Human-authored code carries traces that machine-generated code often lacks: dead code left behind during development, commented-out experiments, inconsistent shortcuts, idiosyncratic abbreviations, informal TODO and FIXME notes, and occasional misspellings in identifiers or comments. The relative absence of such "imperfections" is weak evidence toward machine authorship. This category is the least formalised in the literature and the most easily confounded — disciplined human authors and linters remove many of these traces — but it is frequently noted qualitatively.

4.6 Combining signals

No single signal above is individually reliable; each is, in machine-learning terms, a weak classifier. The general and well-established principle is that a set of approximately-orthogonal weak signals can be combined into a stronger classifier than any one alone — the basis of ensemble methods such as random forests and gradient boosting. The detection families of Section 03 differ chiefly in how they perform this combination: engineered-feature classifiers combine explicit signals through a trained model; neural classifiers learn an implicit combination directly from token sequences. The particular choice of signals, their relative weighting, and any per-language calibration are implementation and tuning decisions specific to a given detector; they are not properties of the method class and vary between systems.

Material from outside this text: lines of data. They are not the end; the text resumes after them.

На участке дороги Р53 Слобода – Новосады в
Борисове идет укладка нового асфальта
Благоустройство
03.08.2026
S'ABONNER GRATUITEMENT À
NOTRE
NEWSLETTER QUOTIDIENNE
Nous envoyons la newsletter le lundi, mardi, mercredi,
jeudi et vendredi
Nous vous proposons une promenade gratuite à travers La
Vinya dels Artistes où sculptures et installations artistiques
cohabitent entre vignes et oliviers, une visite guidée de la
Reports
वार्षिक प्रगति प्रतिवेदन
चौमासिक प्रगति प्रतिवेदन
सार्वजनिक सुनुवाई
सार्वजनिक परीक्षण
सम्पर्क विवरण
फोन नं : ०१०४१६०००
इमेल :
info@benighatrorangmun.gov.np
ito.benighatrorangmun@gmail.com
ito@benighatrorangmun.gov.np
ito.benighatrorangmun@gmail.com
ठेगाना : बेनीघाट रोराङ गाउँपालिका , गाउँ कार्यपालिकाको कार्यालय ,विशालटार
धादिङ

05Provenance Detection: Documented Limitations

The literature is consistent on several limitations that apply across method families. These are reported here because they materially affect how any detection result should be interpreted.

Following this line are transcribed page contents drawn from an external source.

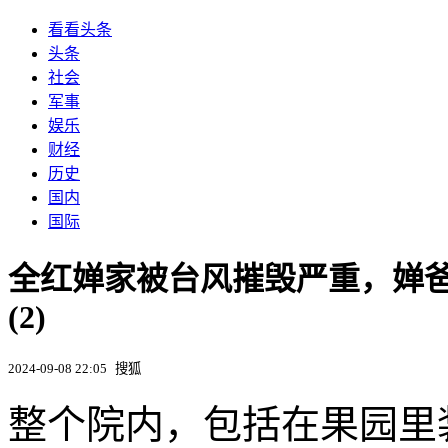
看看头条
头条
社会
军事
娱乐
财经
历史
国内
国际
全红婵家被台风摧毁严重，婵
(2)
2024-09-08 22:05
搜狐
整个院内，包括在果园里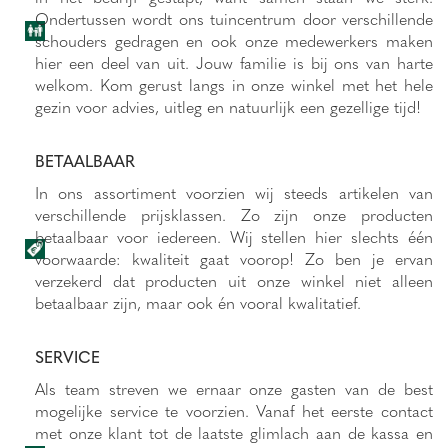
Ondertussen wordt ons tuincentrum door verschillende
schouders gedragen en ook onze medewerkers maken
hier een deel van uit. Jouw familie is bij ons van harte
welkom. Kom gerust langs in onze winkel met het hele
gezin voor advies, uitleg en natuurlijk een gezellige tijd!
BETAALBAAR
In ons assortiment voorzien wij steeds artikelen van
verschillende prijsklassen. Zo zijn onze producten
betaalbaar voor iedereen. Wij stellen hier slechts één
voorwaarde: kwaliteit gaat voorop! Zo ben je ervan
verzekerd dat producten uit onze winkel niet alleen
betaalbaar zijn, maar ook én vooral kwalitatief.
SERVICE
Als team streven we ernaar onze gasten van de best
mogelijke service te voorzien. Vanaf het eerste contact
met onze klant tot de laatste glimlach aan de kassa en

4.1 Adversarial brittleness

Multiple studies report that classifiers remain brittle under adversarial edits: small, meaning-preserving modifications to generated code (reformatting, identifier renaming, comment insertion or removal) can move it across the decision boundary [4]. Because some of the strongest signals are surface features such as comment style (Section 4.2), an author who edits those surface features can substantially degrade detection.

4.2 Distribution shift across models and time

Detectors trained on the output of one generation of language models do not necessarily generalise to newer models. One large-scale study explicitly re-tested its detector against code from later models released after the original data-collection window, treating generalisation as an open empirical question rather than an assumption [7]. As generating models change, a fixed detector's accuracy can be expected to drift.

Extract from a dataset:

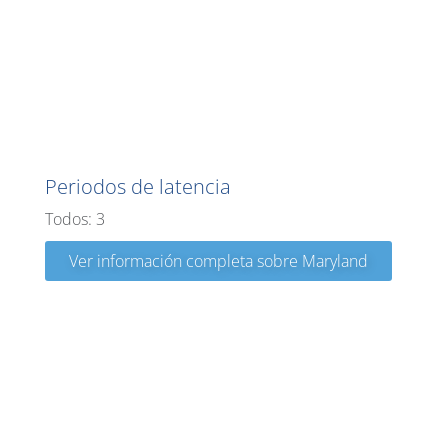
Maryland
Periodos de latencia
Todos: 3
Ver información completa sobre Maryland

4.3 The "rare pure case" problem

In practice, code is frequently neither purely human-written nor purely machine-generated but a mixture — human-authored code edited with model assistance, or model-generated code subsequently revised by a human. At least one dataset effort explicitly incorporates "machine-refined" code as a third class distinct from both pure cases, and notes that purely AI-generated code is comparatively rare in real repositories [8]. A binary human-versus-machine framing is therefore a simplification of a spectrum.

4.4 False-positive cost

Because attribution of authorship to a machine can carry consequences for the human associated with the code, the asymmetric cost of false positives is a recurring theme. The literature does not establish a universal threshold; the appropriate operating point on the precision-recall curve is application-specific and is not a property the detection method can supply on its own.

06Agent Detection: The General Framing

Agent detection addresses a different question from provenance: not who wrote the code, but what the code does when run. Specifically, it concerns whether the code constructs or drives an autonomous AI agent — software that issues model-inference calls and acts on their outputs, potentially in a loop and potentially with access to external tools or system resources.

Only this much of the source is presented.